Rt. Hon. Gareth Thomas MP, Under-Secretary of State for International Development
Matt Phillips, Save the Children Fund & Make Poverty History Campaign
John Battle MP, Chair, APGOOD
This was the introductory meeting to the 'What Next in International Development' series.
John Battle MP opened the meeting, welcoming the audience & introducing himself, & the speakers, Gareth Thomas MP, Parliamentary Under-Secretary of State for International Development & Matt Phillips, Head of Communications, Save the Children Fund (SCF) & the Make Poverty History (MPH) campaign.
Gareth Thomas MP thanked the Chair for his introduction & also APGOOD & ODI for the opportunity to speak at the start of this meeting series. He hoped that his speech would serve as a good introduction prior to the Secretary of State's speech in the series on 14th March. He explained that his speech would reflect on:
The power of politics;
Why he thinks the UK should back developing country governments;
DFID's new White Paper;
and moving forward - Europe & the link between football & the UN
He summarised the achievements of 2005: the agreement by 15 EU member states to increase aid to 0.7% by 2015; the G8 pledge of a $50billion increase in aid year on year by 2015, half earmarked for Africa; & the commitment to universal access to ARV treatment by 2010. Would we have believed that these pledges would have been made at the beginning of 2005? Probably not, we probably wouldn't have had enough faith in political process. One of the most important lessons of 2005 is that the only way to change things for better is through political activity. Another big lesson is the reminder of the good that Europe can do collectively. The year also demonstrated the central role of the UN with 191 heads of state signing up to the agreements reached by the G8 in Gleneagles. On the other hand, the biggest disappointment of last year was trade. This was not a failure as there were agreements on many things but on the key issues, no real progress was achieved. The challenge of 2006 therefore is how to sustain this momentum that has built up.
DFID research has found that the British public's understanding about what being done to fight poverty is very limited. A common perception is that aid is wasted through corruption & that African governments don't have the capacity to solve their own problems. That cynicism could undermine potential progress in 2006, so the UK needs to prove that it is committed to improving & to supporting reforming governments. Donors also have to have the confidence & courage to fund governments. In 2006, the public will want us to deliver the things we promised in 2005 - we must ensure that the money committed arrives on time; must also continue to try to get world trade deal & we need the public debate on development to continue to ensure that development stays at the top of the political agenda. We also need to broaden the focus away from Africa, for example to Asia.
For all these reasons, Rt Hon Hilary Benn MP announced last week that a new White Paper (WP) would be published in the Summer. This will be the first major re-framing of UK development policy for 5 yrs. We want to hear from everyone about how to focus efforts on: delivering development more quickly, how UK policies can create a global environment more suited to eradicating poverty & how the international system can be reformed. The third area is particularly important & one in which the EU & UN will play key roles. Simon Maxwell called for the EU to be made the third pillar of the international development system behind the International Financial Institutions (IFIs) & the UN & the new WP provides a good opportunity to review this idea.

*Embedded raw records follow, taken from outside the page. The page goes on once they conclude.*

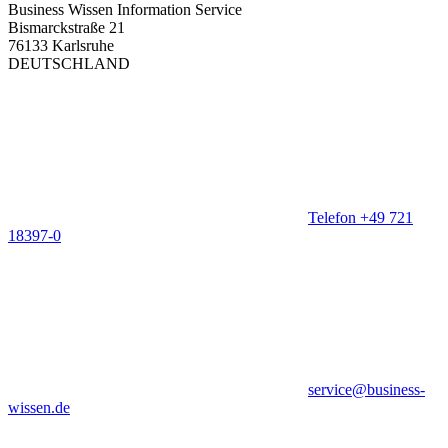
Business Wissen Information Service
Bismarckstraße 21
76133 Karlsruhe
DEUTSCHLAND
Telefon +49 721
18397-0
service@business-
wissen.de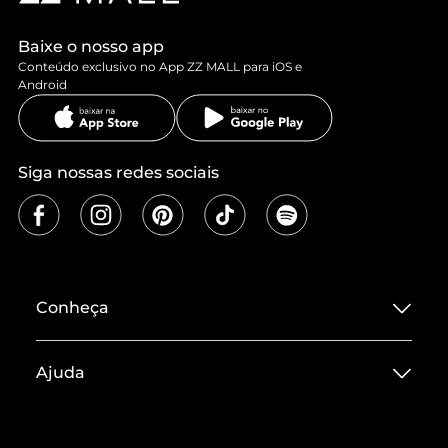
Baixe o nosso app
Conteúdo exclusivo no App ZZ MALL para iOS e
Android
Siga nossas redes sociais
Conheça
Sobre ZZ MALL
Ajuda
Termos de Uso
Central de Atendimento
Políticas de Privacidade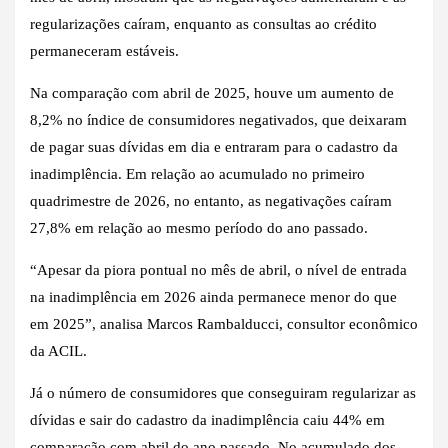
regularizações caíram, enquanto as consultas ao crédito
permaneceram estáveis.
Na comparação com abril de 2025, houve um aumento de
8,2% no índice de consumidores negativados, que deixaram
de pagar suas dívidas em dia e entraram para o cadastro da
inadimplência. Em relação ao acumulado no primeiro
quadrimestre de 2026, no entanto, as negativações caíram
27,8% em relação ao mesmo período do ano passado.
“Apesar da piora pontual no mês de abril, o nível de entrada
na inadimplência em 2026 ainda permanece menor do que
em 2025”, analisa Marcos Rambalducci, consultor econômico
da ACIL.
Já o número de consumidores que conseguiram regularizar as
dívidas e sair do cadastro da inadimplência caiu 44% em
comparação com abril do ano passado. No acumulado dos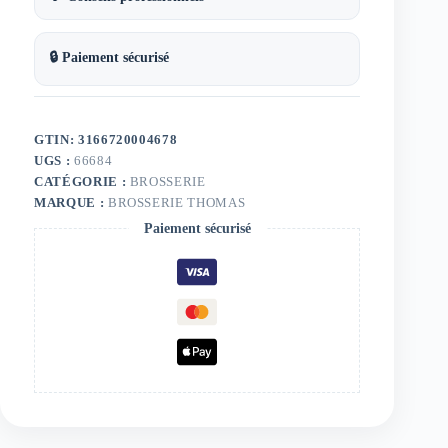
🔒 Paiement sécurisé
GTIN: 3166720004678
UGS :
66684
CATÉGORIE :
BROSSERIE
MARQUE :
BROSSERIE THOMAS
Paiement sécurisé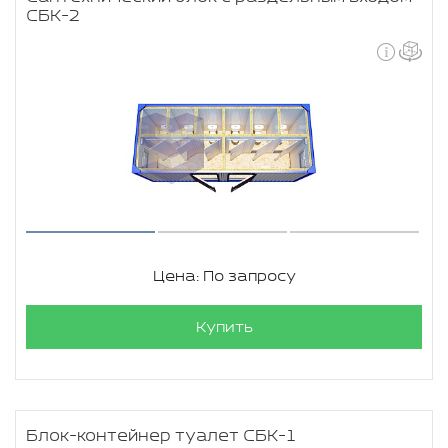
СБК-2
Цена: По запросу
Купить
Блок-контейнер туалет СБК-1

The UN still has long way to go if it is to realise its central role in the international development system. DFID puts more money through the UN than through the World Bank but it is nothing like as effective as it could be. There are too many overlapping agencies & mandates. Kofi Annan is keen to see reform & others within the system are too. DFID will seek to use its funding of the UN to push for fundamental reform. Any new Secretary-General will also have to have an appetite for reform. Annan has called for action & is now in the process of setting up a high-level panel on the issue.

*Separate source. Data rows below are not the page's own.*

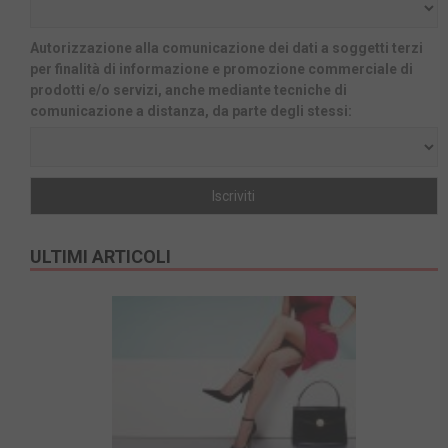
Autorizzazione alla comunicazione dei dati a soggetti terzi
per finalità di informazione e promozione commerciale di
prodotti e/o servizi, anche mediante tecniche di
comunicazione a distanza, da parte degli stessi:
ULTIMI ARTICOLI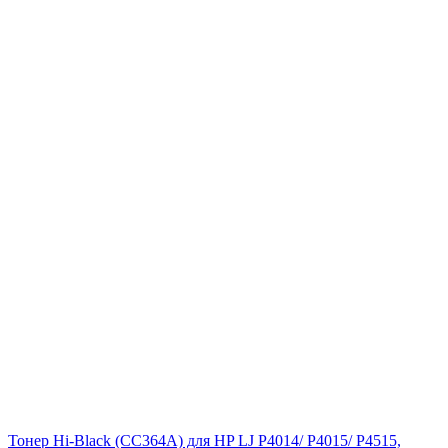
Тонер Hi-Black (CC364A) для HP LJ P4014/ P4015/ P4515,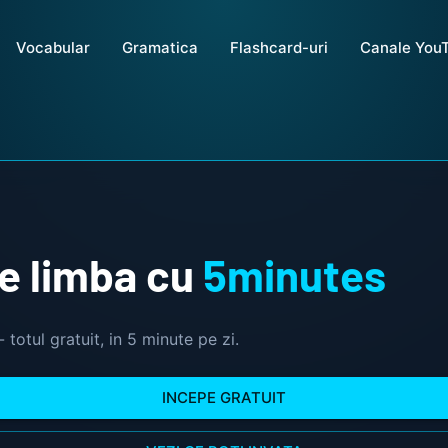
Vocabular
Gramatica
Flashcard-uri
Canale You
ce limba cu
5minutes
- totul gratuit, in 5 minute pe zi.
INCEPE GRATUIT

John Battle MP thanked Gareth Thomas MP for his contribution & invited Matt Phillips to put forward his comments, from his perspective as a founder member of the MPH campaign.
Matt Phillips explained that he would reflect on the MPH campaign itself, summing it up in one word, as well as the outcomes of the year, which he would also reflect on in political terms. He explained that MPH set out to achieve economic justice & a specific package of deliverables. The issues of debt & trade were originally thought not to be of interest to the general public - but Mandela in Trafalgar Square just over a year ago today said sometimes it calls upon a generation to be great. So how did this generation respond in 2005? That day there was a mass lobby of MPs, there were local marches all over the country, the mass march in Edinburgh, as well as email, text & many other different types of campaigns involving thousands of people in the UK alone. Within 5-6months there was an 87% level of public awareness of the campaign. Around the world, 87 countries & 3million people were involved. It was the biggest popular mobilisation against international poverty than ever before. This could all be summed up in one word: 'mandate' - a moral & political mandate for world leaders, governments & politicians to take radical & ambitious action on poverty. As such, the UK did keep the issues on the global political agenda. The Africa Commission was very important in this process. The UK recognised that it had to re-configure its relationships with developing countries. Three big principles stand out from 2005 - 100% debt cancellation is the future & it must happen; universal access to ARVs by 2010 - this is a huge principle & offers great potential; & the G8 promise that developing countries have right to decide & sequence their economic policies to fit in with their own development process - this is very important but it hasn't yet been turned into tangible steps.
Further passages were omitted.